ACTION ITEM. In the entries below, which lines run from the one containing "Describe the element at coordinates (639, 878)" to the one containing "What do you see at coordinates (133, 2548)"? Copy exactly those lines, ends included, and no others.

Stored data entries:
..............................

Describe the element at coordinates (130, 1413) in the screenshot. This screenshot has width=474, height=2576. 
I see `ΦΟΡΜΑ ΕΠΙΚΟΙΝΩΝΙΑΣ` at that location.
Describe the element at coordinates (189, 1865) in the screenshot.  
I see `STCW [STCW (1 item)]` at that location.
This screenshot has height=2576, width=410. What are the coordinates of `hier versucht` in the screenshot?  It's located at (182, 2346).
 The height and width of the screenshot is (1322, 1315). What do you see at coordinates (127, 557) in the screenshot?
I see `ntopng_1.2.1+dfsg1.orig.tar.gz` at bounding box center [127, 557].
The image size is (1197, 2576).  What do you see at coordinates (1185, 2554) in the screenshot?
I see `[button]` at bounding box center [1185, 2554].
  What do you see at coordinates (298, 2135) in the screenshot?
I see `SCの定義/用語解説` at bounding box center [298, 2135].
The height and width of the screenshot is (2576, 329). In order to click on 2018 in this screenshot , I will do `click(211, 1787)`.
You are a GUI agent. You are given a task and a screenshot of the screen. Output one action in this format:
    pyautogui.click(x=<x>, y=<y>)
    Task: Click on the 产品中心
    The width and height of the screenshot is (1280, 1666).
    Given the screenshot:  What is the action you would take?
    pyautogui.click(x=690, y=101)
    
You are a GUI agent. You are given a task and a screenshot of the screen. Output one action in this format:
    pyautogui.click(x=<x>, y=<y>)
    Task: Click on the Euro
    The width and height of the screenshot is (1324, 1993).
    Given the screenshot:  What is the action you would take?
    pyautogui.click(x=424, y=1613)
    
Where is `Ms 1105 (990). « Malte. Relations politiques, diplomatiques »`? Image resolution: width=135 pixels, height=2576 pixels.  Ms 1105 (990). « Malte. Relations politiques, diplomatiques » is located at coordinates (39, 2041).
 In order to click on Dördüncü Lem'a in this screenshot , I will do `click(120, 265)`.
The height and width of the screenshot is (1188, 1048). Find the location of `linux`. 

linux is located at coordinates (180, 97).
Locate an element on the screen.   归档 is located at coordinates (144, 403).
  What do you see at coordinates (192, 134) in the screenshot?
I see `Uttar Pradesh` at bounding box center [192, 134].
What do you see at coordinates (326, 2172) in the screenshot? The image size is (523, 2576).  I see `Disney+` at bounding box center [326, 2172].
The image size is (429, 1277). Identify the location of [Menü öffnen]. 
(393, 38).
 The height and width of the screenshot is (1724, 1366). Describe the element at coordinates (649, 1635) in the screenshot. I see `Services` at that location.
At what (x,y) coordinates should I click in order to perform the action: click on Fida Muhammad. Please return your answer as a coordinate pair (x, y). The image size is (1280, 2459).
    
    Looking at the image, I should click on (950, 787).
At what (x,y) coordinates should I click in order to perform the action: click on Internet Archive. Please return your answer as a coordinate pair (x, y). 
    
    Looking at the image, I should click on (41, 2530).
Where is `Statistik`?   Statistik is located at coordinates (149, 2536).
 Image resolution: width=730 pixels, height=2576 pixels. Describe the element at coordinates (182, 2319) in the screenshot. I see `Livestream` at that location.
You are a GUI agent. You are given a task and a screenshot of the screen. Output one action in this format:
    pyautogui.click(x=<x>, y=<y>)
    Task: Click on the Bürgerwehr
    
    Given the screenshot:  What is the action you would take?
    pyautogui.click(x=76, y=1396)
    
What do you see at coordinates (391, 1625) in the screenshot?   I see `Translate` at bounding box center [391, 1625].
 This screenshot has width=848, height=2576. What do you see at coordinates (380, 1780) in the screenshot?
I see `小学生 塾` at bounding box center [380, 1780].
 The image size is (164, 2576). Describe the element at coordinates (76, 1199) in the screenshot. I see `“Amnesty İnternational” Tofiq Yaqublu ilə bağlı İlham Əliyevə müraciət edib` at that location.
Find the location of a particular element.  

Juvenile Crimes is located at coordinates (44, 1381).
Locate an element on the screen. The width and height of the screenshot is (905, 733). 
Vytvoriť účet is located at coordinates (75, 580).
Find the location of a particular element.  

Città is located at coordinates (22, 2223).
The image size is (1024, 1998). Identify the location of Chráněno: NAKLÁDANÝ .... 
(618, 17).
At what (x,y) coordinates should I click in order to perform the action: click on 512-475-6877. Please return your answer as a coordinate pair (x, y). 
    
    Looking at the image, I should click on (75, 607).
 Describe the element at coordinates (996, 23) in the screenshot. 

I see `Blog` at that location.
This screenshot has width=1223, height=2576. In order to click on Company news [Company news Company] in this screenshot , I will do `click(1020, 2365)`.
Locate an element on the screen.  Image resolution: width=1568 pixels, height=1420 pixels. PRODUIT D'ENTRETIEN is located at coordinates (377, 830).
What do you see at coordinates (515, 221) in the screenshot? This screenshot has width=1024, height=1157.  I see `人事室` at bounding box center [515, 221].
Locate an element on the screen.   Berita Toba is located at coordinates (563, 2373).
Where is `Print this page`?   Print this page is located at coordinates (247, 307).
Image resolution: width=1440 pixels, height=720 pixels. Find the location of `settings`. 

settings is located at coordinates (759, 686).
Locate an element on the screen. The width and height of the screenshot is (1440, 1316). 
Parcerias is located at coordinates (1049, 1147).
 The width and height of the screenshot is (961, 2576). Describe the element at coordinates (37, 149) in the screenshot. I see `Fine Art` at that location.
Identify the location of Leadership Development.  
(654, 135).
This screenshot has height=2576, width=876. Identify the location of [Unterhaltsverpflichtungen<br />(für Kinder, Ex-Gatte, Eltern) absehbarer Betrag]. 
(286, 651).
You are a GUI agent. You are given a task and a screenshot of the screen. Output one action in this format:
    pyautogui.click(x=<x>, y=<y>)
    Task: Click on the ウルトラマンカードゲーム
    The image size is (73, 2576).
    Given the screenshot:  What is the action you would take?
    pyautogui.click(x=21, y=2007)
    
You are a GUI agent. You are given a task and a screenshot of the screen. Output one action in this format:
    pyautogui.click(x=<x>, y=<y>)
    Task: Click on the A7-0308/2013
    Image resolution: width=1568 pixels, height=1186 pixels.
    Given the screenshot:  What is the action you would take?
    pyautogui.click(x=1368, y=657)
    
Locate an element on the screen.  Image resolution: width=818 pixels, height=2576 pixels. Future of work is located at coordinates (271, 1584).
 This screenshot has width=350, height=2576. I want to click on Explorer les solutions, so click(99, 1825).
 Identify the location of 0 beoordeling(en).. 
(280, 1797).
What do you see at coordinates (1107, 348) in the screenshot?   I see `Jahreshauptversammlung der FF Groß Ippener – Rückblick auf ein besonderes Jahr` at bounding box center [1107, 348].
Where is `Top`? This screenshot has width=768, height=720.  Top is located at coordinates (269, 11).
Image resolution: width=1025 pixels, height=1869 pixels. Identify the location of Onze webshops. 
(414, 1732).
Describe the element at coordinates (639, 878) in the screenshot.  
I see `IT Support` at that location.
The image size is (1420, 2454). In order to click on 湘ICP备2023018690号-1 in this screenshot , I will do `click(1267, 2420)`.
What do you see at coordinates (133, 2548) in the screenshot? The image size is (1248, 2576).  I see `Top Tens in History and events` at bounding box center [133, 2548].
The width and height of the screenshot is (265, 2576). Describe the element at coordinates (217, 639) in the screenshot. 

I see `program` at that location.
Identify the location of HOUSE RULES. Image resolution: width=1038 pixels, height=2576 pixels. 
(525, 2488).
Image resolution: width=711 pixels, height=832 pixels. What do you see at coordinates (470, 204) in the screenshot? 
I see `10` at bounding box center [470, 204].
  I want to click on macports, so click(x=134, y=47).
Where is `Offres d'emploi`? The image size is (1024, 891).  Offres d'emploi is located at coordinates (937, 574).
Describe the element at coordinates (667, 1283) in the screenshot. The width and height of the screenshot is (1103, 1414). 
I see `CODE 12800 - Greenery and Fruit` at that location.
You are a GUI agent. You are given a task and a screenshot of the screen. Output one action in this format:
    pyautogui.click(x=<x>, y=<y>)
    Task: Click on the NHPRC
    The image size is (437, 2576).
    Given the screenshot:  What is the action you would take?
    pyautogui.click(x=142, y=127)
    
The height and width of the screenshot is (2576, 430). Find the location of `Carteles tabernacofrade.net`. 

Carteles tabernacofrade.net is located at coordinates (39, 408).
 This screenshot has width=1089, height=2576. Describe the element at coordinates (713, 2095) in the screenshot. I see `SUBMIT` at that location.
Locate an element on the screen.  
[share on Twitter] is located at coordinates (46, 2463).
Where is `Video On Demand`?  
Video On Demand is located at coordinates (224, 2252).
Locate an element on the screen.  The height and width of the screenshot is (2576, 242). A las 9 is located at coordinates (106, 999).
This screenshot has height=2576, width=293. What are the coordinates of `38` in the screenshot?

..............................

EXERCISE ANSWER.
Describe the element at coordinates (639, 878) in the screenshot.  
I see `IT Support` at that location.
The image size is (1420, 2454). In order to click on 湘ICP备2023018690号-1 in this screenshot , I will do `click(1267, 2420)`.
What do you see at coordinates (133, 2548) in the screenshot? The image size is (1248, 2576).  I see `Top Tens in History and events` at bounding box center [133, 2548].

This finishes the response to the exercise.